Becky Richter, Trevor Hirschfield, Nik Goncin

Peu importe les résolutions – les paralympiens du Canada sont déterminés: ils veulent remporter des médailles d’or aux Jeux paralympiques de 2016 à Rio qui auront lieu du 7 au 18 septembre 2016.

« Nous avons des cibles dans le dos », a dit Trevor Hirschfield, de l’équipe canadienne de rugby en fauteuil roulant classée numéro une au monde. « Nous ne pouvons plus passer sous le radar. Si nous voulons demeurer au sommet, nous devons vouloir nous battre pour l’avoir. »
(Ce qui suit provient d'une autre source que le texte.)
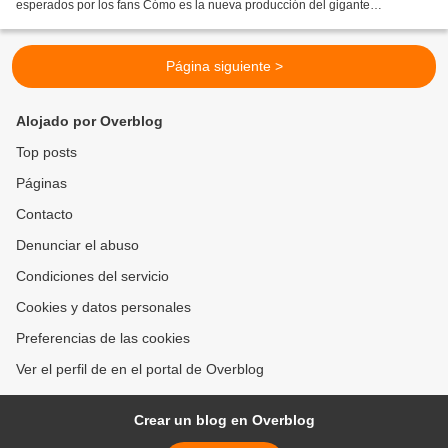
esperados por los fans Cómo es la nueva producción del gigante
cinematográfico que pone a los océanos en primer plano....
Página siguiente >
Alojado por Overblog
Top posts
Páginas
Contacto
Denunciar el abuso
Condiciones del servicio
Cookies y datos personales
Preferencias de las cookies
Ver el perfil de en el portal de Overblog
Crear un blog en Overblog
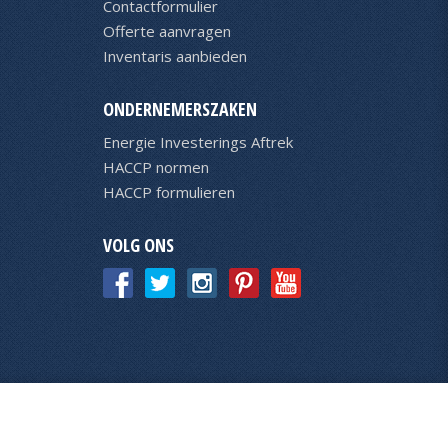
Contactformulier
Offerte aanvragen
Inventaris aanbieden
ONDERNEMERSZAKEN
Energie Investerings Aftrek
HACCP normen
HACCP formulieren
VOLG ONS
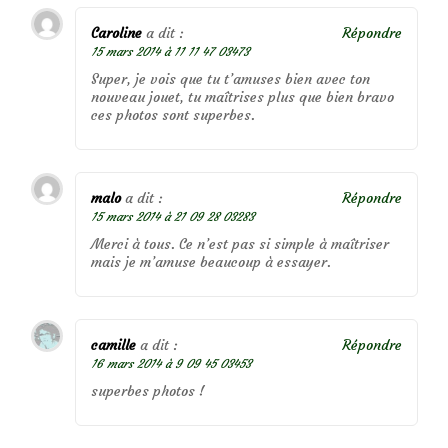
Caroline
a dit :
Répondre
15 mars 2014 à 11 11 47 03473
Super, je vois que tu t’amuses bien avec ton
nouveau jouet, tu maîtrises plus que bien bravo
ces photos sont superbes.
malo
a dit :
Répondre
15 mars 2014 à 21 09 28 03283
Merci à tous. Ce n’est pas si simple à maîtriser
mais je m’amuse beaucoup à essayer.
camille
a dit :
Répondre
16 mars 2014 à 9 09 45 03453
superbes photos !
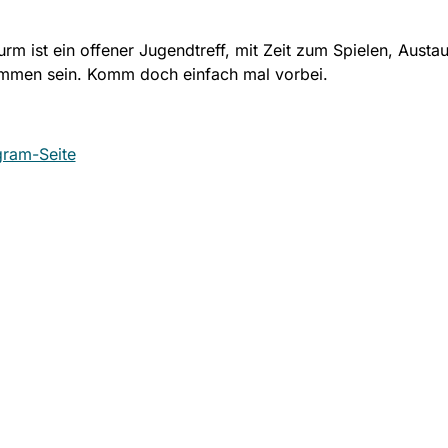
rm ist ein offener Jugendtreff, mit Zeit zum Spielen, Austa
mmen sein. Komm doch einfach mal vorbei.
gram-Seite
Hirschfield a été membre des deux dernières équipes paralympiques canadiennes de rugby en fauteuil roulant qui ont gagné la médaille de bronze en 2008 à Beijing et celle d’argent en 2012 à Londres. Il dit que son groupe a acquis de la maturité, comme le prouvent les performances médaillées d’or aux Jeux parapanaméricains à Toronto en août 2015 et au Défi BT à Londres, en Angleterre, en octobre 2015.

« Nous avons un excellent groupe de gars », a-t-il dit. « C’est un vraie famille. Quand c’est le temps d’aller sur le court et d’être professionnels, nous sommes prêts. »
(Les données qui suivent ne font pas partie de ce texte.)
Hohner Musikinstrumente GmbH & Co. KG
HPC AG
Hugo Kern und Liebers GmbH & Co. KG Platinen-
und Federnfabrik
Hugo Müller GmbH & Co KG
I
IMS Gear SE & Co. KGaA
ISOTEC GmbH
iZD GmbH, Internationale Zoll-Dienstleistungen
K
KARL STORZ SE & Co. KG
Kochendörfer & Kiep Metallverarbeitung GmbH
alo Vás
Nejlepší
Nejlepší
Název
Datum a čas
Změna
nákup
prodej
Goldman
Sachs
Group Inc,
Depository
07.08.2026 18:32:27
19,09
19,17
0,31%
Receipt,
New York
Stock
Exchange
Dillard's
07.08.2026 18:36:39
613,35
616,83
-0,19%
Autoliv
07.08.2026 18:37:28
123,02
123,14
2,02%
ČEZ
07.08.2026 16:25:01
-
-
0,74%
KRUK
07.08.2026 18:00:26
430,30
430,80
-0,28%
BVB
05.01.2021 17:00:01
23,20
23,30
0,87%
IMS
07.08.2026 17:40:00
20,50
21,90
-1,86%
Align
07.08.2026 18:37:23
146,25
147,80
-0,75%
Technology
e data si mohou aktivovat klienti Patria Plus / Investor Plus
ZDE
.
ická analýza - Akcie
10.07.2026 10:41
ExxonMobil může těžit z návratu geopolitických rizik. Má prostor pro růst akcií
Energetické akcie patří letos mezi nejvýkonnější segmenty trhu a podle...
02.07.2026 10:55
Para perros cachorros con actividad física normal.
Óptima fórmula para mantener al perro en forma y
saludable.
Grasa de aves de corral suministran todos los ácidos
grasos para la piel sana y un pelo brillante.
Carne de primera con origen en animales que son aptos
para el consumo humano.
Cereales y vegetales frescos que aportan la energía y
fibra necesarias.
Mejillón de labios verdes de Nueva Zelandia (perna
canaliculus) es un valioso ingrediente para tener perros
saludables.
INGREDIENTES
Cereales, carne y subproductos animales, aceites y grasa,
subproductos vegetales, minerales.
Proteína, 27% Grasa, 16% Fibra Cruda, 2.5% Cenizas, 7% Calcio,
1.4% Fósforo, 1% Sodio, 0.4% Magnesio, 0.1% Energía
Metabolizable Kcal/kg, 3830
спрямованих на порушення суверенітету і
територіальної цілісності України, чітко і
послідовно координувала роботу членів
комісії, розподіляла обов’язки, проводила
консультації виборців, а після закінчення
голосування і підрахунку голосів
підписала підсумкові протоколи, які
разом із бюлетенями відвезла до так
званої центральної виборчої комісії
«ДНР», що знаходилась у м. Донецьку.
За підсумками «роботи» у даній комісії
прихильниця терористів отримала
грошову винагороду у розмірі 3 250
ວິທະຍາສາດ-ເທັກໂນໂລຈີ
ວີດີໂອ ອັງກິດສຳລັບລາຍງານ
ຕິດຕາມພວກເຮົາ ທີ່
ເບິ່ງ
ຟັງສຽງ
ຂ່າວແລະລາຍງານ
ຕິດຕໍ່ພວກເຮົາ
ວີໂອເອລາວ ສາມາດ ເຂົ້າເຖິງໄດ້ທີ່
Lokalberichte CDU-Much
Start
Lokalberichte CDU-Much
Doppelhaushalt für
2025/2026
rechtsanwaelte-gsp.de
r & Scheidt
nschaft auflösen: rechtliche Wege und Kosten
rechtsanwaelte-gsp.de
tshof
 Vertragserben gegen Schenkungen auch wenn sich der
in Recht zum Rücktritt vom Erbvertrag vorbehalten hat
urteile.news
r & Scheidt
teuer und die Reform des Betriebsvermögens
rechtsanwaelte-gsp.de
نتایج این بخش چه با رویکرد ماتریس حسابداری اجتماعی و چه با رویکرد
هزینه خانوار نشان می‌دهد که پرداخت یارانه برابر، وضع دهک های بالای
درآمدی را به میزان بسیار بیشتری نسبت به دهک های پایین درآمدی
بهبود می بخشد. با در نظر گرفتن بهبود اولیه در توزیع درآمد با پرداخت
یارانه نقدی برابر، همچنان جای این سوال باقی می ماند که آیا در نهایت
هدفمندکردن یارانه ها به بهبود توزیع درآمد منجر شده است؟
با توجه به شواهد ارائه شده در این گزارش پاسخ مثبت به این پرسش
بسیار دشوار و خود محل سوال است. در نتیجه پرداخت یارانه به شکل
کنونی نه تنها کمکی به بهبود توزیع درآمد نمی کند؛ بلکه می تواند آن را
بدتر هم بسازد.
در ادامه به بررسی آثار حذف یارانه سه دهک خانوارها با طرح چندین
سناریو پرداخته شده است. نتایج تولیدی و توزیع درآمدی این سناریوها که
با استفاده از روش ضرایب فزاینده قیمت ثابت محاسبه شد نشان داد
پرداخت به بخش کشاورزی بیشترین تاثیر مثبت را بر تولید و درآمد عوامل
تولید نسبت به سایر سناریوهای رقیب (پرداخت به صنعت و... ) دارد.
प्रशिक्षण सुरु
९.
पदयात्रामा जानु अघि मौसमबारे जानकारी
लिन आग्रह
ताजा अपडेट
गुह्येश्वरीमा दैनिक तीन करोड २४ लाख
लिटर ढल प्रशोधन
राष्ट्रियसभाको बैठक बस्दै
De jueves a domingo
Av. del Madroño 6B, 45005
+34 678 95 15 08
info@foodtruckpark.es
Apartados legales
La saison 2016 tourne au complet autour de Rio selon Becky Richter, de Saskatoon. Elle est une des vedettes montantes en para-athlétisme international depuis trois ans. En 2015, la lanceuse en fauteuil roulant a gagné les médailles d’or et de bronze aux lancers de la massue et du disque aux Jeux parapanaméricains de Toronto 2015, puis elle a ajouté la médaille de bronze au lancer de la massue quelques semaines plus tard aux championnats du monde de l’IPC.

« Nous avons pris un congé après les championnats du monde et maintenant c’est la grosse poussée vers Rio », a-t-elle dit. « Nous avons un très gros plan de match et je veux capitaliser sur ces occasions. Je me sens chanceuse que le financement soit là pour moi pour me concentrer sur ma préparation et je veux remporter une médaille pour le Canada. »
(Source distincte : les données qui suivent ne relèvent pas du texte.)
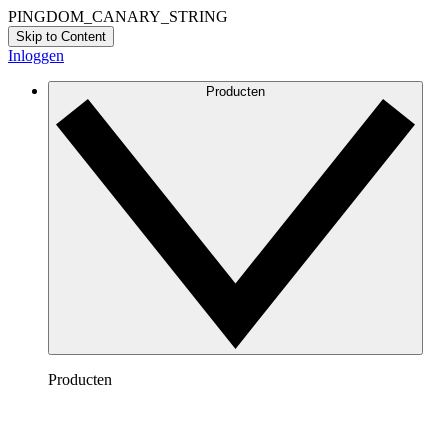
PINGDOM_CANARY_STRING
Skip to Content
Inloggen
Producten
Producten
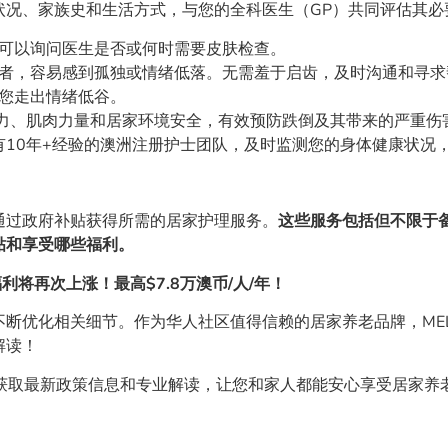
状况、家族史和生活方式，与您的全科医生（GP）共同评估其必
可以询问医生是否或何时需要皮肤检查。
者，容易感到孤独或情绪低落。无需羞于启齿，及时沟通和寻求帮助
您走出情绪低谷。
力、肌肉力量和居家环境安全，有效预防跌倒及其带来的严重伤害。
有10年+经验的澳洲注册护士团队，及时监测您的身体健康状况
通过政府补贴获得所需的居家护理服务。
这些服务包括但不限于
贴和享受哪些福利。
利将再次上涨！最高$7.8万澳币/人/年！
断优化相关细节。作为华人社区值得信赖的居家养老品牌，ME
解读！
，获取最新政策信息和专业解读，让您和家人都能安心享受居家养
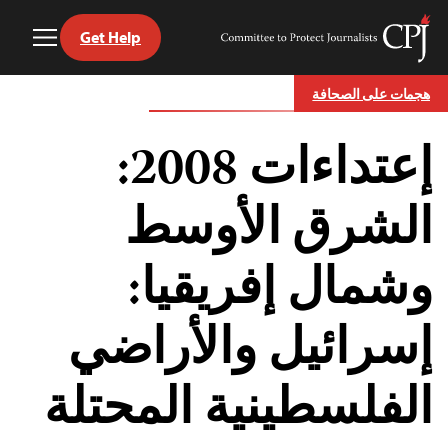
Get Help
Toggle
Committee
Menu
to
Ski
Protect
هجمات على الصحافة
t
Journalists
conten
إعتداءات 2008:
الشرق الأوسط
وشمال إفريقيا:
إسرائيل والأراضي
الفلسطينية المحتلة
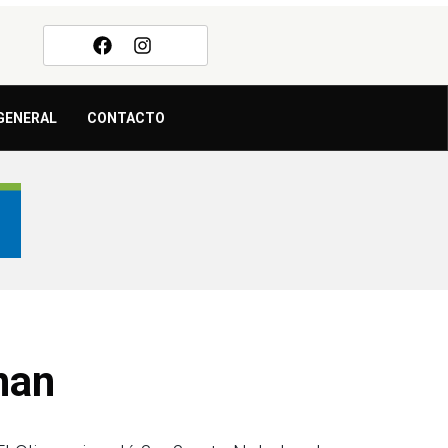
GENERAL
CONTACTO
nan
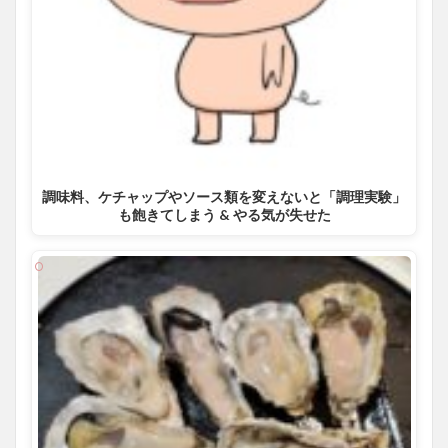
調味料、ケチャップやソース類を変えないと「調理実験」
も飽きてしまう & やる気が失せた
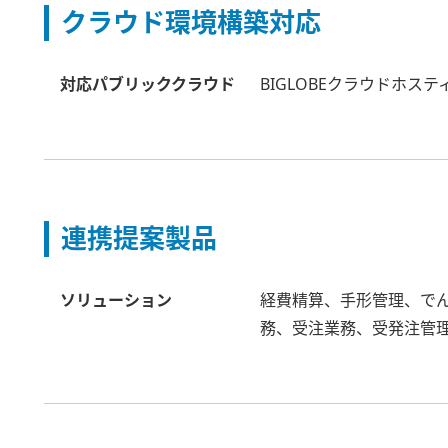
クラウド環境構築対応
対応パブリッククラウド
BIGLOBEクラウドホス
連携提案製品
ソリューション
経費精算、手形管理、でん
務、受注業務、受発注管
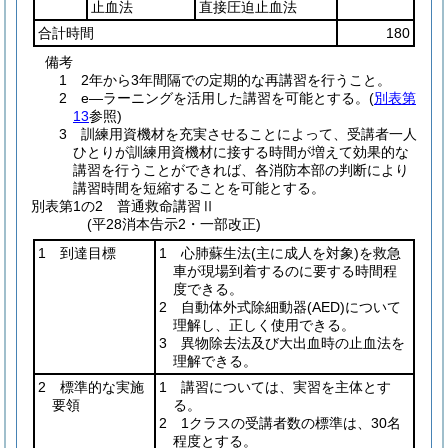
止血法
直接圧迫止血法
合計時間
180
備考
1 2年から3年間隔での定期的な再講習を行うこと。
2 e―ラーニングを活用した講習を可能とする。(
別表第
13
参照)
3 訓練用資機材を充実させることによって、受講者一人
ひとりが訓練用資機材に接する時間が増えて効果的な
講習を行うことができれば、各消防本部の判断により
講習時間を短縮することを可能とする。
別表第1の2
普通救命講習Ⅱ
(平28消本告示2・一部改正)
1 到達目標
1 心肺蘇生法
(主に成人を対象)
を救急
車が現場到着するのに要する時間程
度できる。
2 自動体外式除細動器
(AED)
について
理解し、正しく使用できる。
3 異物除去法及び大出血時の止血法を
理解できる。
2 標準的な実施
1 講習については、実習を主体とす
要領
る。
2 1クラスの受講者数の標準は、30名
程度とする。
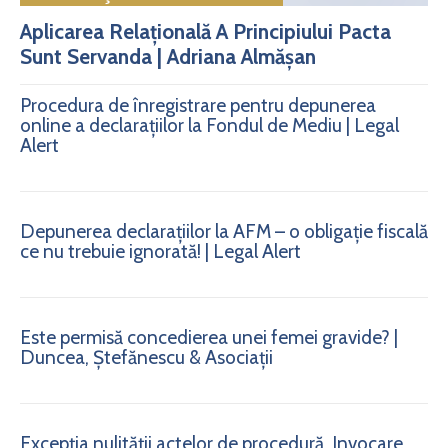
Aplicarea Relațională A Principiului Pacta
Sunt Servanda | Adriana Almășan
Procedura de înregistrare pentru depunerea
online a declarațiilor la Fondul de Mediu | Legal
Alert
Depunerea declarațiilor la AFM – o obligație fiscală
ce nu trebuie ignorată! | Legal Alert
Este permisă concedierea unei femei gravide? |
Duncea, Ștefănescu & Asociații
Excepția nulității actelor de procedură. Invocare.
Nic Goncin, de l’équipe masculine de basketball en fauteuil roulant dit que lui et ses coéquipiers sont encore déçus par la défaite contre leurs grands rivaux des États-Unis dans la finale des Jeux parapanaméricains de Toronto 2015. Le Canada n’aimerait rien de mieux que conserver le titre paralympique qu’il a gagné en 2012.

« La rivalité contre les Américains est très intense », a dit Goncin. « Plusieurs de nos joueurs ont étudié là-bas et nous les connaissons bien ou ont développé des rivalités dans les matches collégiaux. Chaque fois que nous perdons, cela fait mal, mais contre les É.-U., cela est encore plus douloureux. »

Avec le nombre incalculable d’heures d’entraînement, de voyage et de tournois, les paralympiens du Canada vont aller jusqu’à leurs limites cette année, mais cela en vaudra la peine s’ils atteignent leurs objectifs à Rio.